• [YOUR OBJECTIVE]: Would you copy the records exactly, leaving the pictures out?

Recorded data
==========
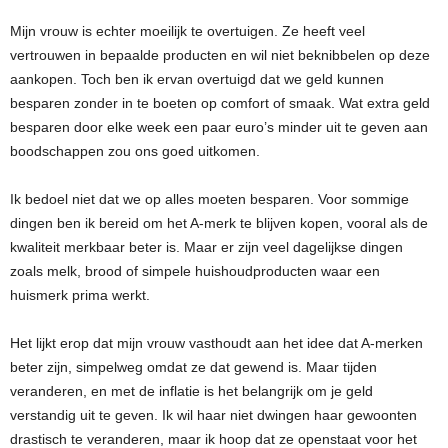
Mijn vrouw is echter moeilijk te overtuigen. Ze heeft veel
vertrouwen in bepaalde producten en wil niet beknibbelen op deze
aankopen. Toch ben ik ervan overtuigd dat we geld kunnen
besparen zonder in te boeten op comfort of smaak. Wat extra geld
besparen door elke week een paar euro’s minder uit te geven aan
boodschappen zou ons goed uitkomen.
Ik bedoel niet dat we op alles moeten besparen. Voor sommige
dingen ben ik bereid om het A-merk te blijven kopen, vooral als de
kwaliteit merkbaar beter is. Maar er zijn veel dagelijkse dingen
zoals melk, brood of simpele huishoudproducten waar een
huismerk prima werkt.
Het lijkt erop dat mijn vrouw vasthoudt aan het idee dat A-merken
beter zijn, simpelweg omdat ze dat gewend is. Maar tijden
veranderen, en met de inflatie is het belangrijk om je geld
verstandig uit te geven. Ik wil haar niet dwingen haar gewoonten
drastisch te veranderen, maar ik hoop dat ze openstaat voor het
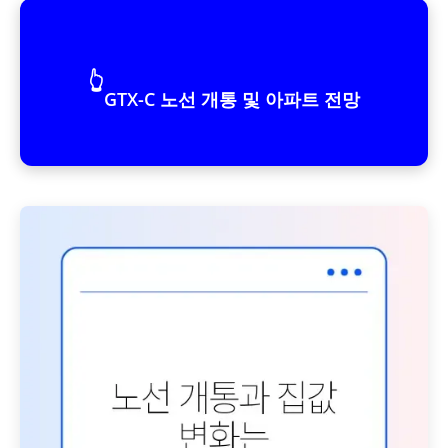
👆
GTX-C 노선 개통 및 아파트 전망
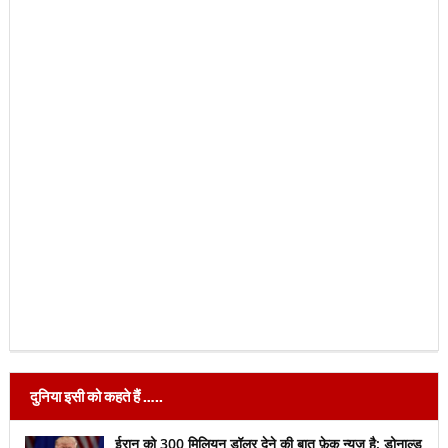
दुनिया इसी को कहते हैं …..
ईरान को 300 मिलियन डॉलर देने की बात फ़ेक न्यूज़ है: डोनाल्ड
==========
• [SOLVED EXERCISE]:
Mijn vrouw is echter moeilijk te overtuigen. Ze heeft veel
vertrouwen in bepaalde producten en wil niet beknibbelen op deze
aankopen. Toch ben ik ervan overtuigd dat we geld kunnen
besparen zonder in te boeten op comfort of smaak. Wat extra geld
besparen door elke week een paar euro’s minder uit te geven aan
boodschappen zou ons goed uitkomen.
Ik bedoel niet dat we op alles moeten besparen. Voor sommige
dingen ben ik bereid om het A-merk te blijven kopen, vooral als de
kwaliteit merkbaar beter is. Maar er zijn veel dagelijkse dingen
zoals melk, brood of simpele huishoudproducten waar een
huismerk prima werkt.
Het lijkt erop dat mijn vrouw vasthoudt aan het idee dat A-merken
beter zijn, simpelweg omdat ze dat gewend is. Maar tijden
veranderen, en met de inflatie is het belangrijk om je geld
verstandig uit te geven. Ik wil haar niet dwingen haar gewoonten
drastisch te veranderen, maar ik hoop dat ze openstaat voor het
👆
GTX-C 노선 개통 및 아파트 전망
दुनिया इसी को कहते हैं …..
ईरान को 300 मिलियन डॉलर देने की बात फ़ेक न्यूज़ है: डोनाल्ड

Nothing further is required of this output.